» Exercise prompt
Go through the entries below line by line and tally those holding "Data"; write only the tally.

========================================

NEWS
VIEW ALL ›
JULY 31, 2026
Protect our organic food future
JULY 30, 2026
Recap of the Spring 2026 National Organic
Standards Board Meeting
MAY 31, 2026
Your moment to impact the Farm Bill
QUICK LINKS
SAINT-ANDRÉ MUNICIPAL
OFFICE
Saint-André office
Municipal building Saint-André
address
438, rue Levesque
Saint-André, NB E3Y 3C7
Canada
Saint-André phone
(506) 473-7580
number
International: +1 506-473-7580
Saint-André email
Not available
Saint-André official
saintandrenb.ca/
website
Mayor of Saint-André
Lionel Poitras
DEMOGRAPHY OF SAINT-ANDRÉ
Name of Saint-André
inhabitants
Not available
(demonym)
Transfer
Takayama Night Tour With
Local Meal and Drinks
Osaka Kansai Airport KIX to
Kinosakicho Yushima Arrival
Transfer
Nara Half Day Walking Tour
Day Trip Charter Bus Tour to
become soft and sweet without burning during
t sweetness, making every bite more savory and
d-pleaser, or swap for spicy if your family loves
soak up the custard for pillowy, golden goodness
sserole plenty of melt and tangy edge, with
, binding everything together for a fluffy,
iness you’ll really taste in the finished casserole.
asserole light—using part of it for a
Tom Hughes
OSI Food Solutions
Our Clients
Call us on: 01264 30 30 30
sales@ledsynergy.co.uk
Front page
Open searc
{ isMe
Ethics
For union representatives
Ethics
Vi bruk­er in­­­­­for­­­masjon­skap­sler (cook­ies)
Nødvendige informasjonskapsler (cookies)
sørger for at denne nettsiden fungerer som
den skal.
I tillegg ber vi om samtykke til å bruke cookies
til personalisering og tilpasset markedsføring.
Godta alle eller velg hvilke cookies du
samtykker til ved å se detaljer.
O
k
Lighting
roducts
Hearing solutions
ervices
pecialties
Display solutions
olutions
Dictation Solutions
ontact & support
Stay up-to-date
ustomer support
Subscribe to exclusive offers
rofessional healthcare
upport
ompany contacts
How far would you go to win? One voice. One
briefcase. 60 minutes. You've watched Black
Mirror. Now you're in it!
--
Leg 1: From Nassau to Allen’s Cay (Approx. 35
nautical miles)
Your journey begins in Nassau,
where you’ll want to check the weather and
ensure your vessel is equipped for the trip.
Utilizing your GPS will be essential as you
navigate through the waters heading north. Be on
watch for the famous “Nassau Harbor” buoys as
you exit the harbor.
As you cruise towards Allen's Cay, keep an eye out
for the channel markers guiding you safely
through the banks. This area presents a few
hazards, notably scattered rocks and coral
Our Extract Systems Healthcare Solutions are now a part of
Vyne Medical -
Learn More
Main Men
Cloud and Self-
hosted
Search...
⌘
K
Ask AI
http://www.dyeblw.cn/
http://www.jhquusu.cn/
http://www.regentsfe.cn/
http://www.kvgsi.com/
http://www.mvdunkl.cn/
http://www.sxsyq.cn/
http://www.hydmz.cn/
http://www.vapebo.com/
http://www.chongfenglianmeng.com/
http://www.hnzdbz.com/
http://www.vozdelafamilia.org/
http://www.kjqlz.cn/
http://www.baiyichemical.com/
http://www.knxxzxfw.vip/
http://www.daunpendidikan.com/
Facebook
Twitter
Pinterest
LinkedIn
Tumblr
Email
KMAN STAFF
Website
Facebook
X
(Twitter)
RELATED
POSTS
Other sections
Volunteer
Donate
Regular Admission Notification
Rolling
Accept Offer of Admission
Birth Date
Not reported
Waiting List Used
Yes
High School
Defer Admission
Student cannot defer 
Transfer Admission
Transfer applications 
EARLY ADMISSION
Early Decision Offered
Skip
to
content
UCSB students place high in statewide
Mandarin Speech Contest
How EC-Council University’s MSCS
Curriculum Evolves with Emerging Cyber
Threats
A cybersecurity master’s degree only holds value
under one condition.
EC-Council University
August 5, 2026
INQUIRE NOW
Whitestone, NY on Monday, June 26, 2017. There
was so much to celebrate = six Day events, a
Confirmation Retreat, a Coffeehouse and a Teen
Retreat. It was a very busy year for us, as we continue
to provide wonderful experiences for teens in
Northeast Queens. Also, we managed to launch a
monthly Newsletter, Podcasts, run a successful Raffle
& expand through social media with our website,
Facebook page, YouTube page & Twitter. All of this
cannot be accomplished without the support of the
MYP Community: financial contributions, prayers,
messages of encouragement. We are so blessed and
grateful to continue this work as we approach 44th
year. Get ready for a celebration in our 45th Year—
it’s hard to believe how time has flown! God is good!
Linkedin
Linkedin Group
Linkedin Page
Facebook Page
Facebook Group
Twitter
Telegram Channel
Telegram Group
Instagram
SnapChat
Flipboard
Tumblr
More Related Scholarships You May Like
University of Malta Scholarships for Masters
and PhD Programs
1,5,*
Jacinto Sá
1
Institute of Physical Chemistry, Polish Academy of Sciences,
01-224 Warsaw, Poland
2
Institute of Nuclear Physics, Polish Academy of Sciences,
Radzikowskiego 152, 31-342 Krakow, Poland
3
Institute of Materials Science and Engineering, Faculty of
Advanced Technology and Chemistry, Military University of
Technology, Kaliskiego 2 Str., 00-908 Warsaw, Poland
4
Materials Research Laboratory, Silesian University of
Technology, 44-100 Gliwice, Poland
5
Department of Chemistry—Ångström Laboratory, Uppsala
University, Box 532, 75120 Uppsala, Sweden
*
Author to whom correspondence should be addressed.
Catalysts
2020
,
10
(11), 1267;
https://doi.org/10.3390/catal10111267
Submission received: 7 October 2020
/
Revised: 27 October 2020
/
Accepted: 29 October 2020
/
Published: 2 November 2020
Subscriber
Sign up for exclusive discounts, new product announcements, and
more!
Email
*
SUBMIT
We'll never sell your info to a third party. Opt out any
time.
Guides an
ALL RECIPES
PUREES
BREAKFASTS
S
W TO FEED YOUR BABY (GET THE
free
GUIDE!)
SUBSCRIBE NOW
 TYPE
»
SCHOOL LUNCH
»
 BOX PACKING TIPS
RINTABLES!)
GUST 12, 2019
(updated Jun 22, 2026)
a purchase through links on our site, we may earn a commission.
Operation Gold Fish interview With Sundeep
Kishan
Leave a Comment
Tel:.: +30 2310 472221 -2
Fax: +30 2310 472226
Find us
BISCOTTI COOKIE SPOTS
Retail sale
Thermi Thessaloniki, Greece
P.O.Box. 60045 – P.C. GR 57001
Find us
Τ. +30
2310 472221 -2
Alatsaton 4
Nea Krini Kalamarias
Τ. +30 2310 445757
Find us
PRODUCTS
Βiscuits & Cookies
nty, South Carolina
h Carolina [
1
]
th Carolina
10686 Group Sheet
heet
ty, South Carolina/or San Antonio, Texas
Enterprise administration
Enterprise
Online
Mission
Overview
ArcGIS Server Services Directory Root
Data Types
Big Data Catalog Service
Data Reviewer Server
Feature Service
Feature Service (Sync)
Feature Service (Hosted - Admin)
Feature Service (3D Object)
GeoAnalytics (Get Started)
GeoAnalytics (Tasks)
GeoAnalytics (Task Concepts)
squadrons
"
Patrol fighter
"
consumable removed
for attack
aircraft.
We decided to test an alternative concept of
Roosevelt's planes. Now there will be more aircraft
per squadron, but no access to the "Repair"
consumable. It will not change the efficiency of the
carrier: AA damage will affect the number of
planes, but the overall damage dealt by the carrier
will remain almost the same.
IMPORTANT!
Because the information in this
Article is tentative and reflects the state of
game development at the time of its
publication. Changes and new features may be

========================================

» Exercise solution
3